(DATA EXTRACT)
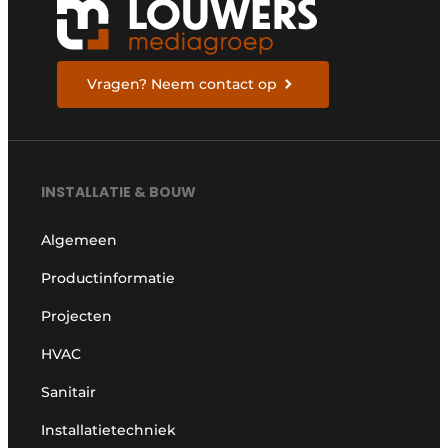
Vragen? Neem contact op
INSTALLATIE & BOUW
Algemeen
Productinformatie
Projecten
HVAC
Sanitair
Installatietechniek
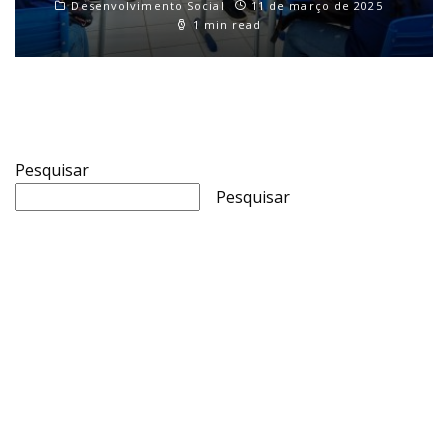
Desenvolvimento Social
11 de março de 2025
1 min read
Pesquisar
Pesquisar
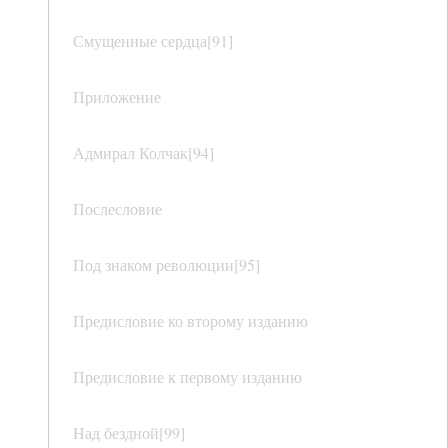
Смущенные сердца[91]
Приложение
Адмирал Колчак[94]
Послесловие
Под знаком революции[95]
Предисловие ко второму изданию
Предисловие к первому изданию
Над бездной[99]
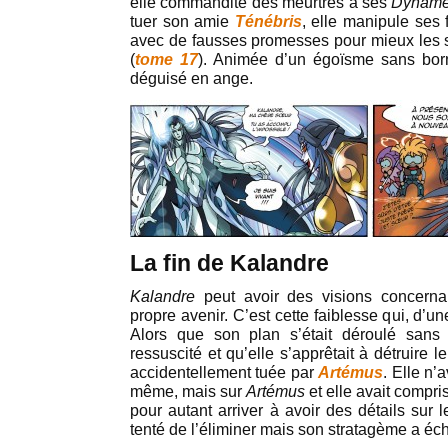
elle commandite des meurtres à ses
Dynamé
tuer son amie
Ténébris
, elle manipule ses 
avec de fausses promesses pour mieux les sa
(
tome 17
). Animée d’un égoïsme sans bo
déguisé en ange.
La fin de Kalandre
Kalandre
peut avoir des visions concerna
propre avenir. C’est cette faiblesse qui, d’un
Alors que son plan s’était déroulé sans 
ressuscité et qu’elle s’apprêtait à détruire 
accidentellement tuée par
Artémus
. Elle n’
même, mais sur
Artémus
et elle avait compris
pour autant arriver à avoir des détails sur 
tenté de l’éliminer mais son stratagème a éc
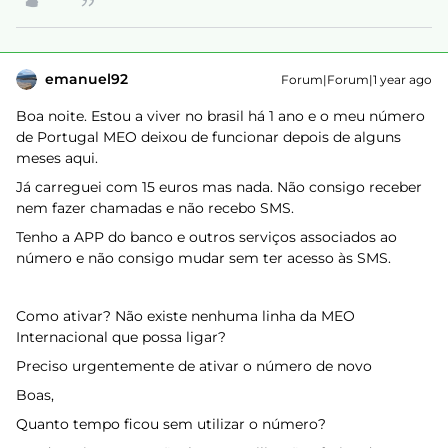
emanuel92
Forum|Forum|1 year ago
Boa noite. Estou a viver no brasil há 1 ano e o meu número
de Portugal MEO deixou de funcionar depois de alguns
meses aqui.
Já carreguei com 15 euros mas nada. Não consigo receber
nem fazer chamadas e não recebo SMS.
Tenho a APP do banco e outros serviços associados ao
número e não consigo mudar sem ter acesso às SMS.
Como ativar? Não existe nenhuma linha da MEO
Internacional que possa ligar?
Preciso urgentemente de ativar o número de novo
Boas,
Quanto tempo ficou sem utilizar o número?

(INSTRUCTIONS FOR THE TASK) Report the number of lines in the listing that hold the string "consigo", and nothing else.

(TASK OUTPUT) 2